(THE INPUT Opens)

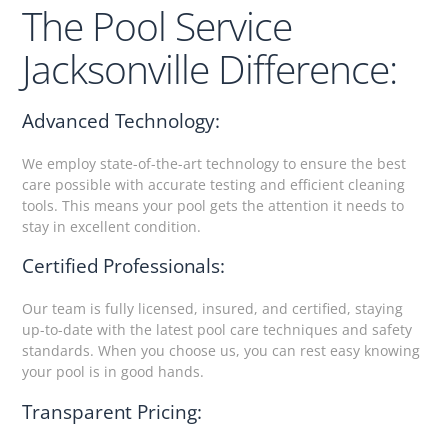
The Pool Service
Jacksonville Difference:
Advanced Technology:
We employ state-of-the-art technology to ensure the best
care possible with accurate testing and efficient cleaning
tools. This means your pool gets the attention it needs to
stay in excellent condition.
Certified Professionals:
Our team is fully licensed, insured, and certified, staying
up-to-date with the latest pool care techniques and safety
standards. When you choose us, you can rest easy knowing
your pool is in good hands.
Transparent Pricing:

(THE INPUT Closes)

## ACTIVITY
Make an exact copy of the data, leaving its pictures out.

## YOUR SOLUTION
The Pool Service
Jacksonville Difference:
Advanced Technology:
We employ state-of-the-art technology to ensure the best
care possible with accurate testing and efficient cleaning
tools. This means your pool gets the attention it needs to
stay in excellent condition.
Certified Professionals:
Our team is fully licensed, insured, and certified, staying
up-to-date with the latest pool care techniques and safety
standards. When you choose us, you can rest easy knowing
your pool is in good hands.
Transparent Pricing:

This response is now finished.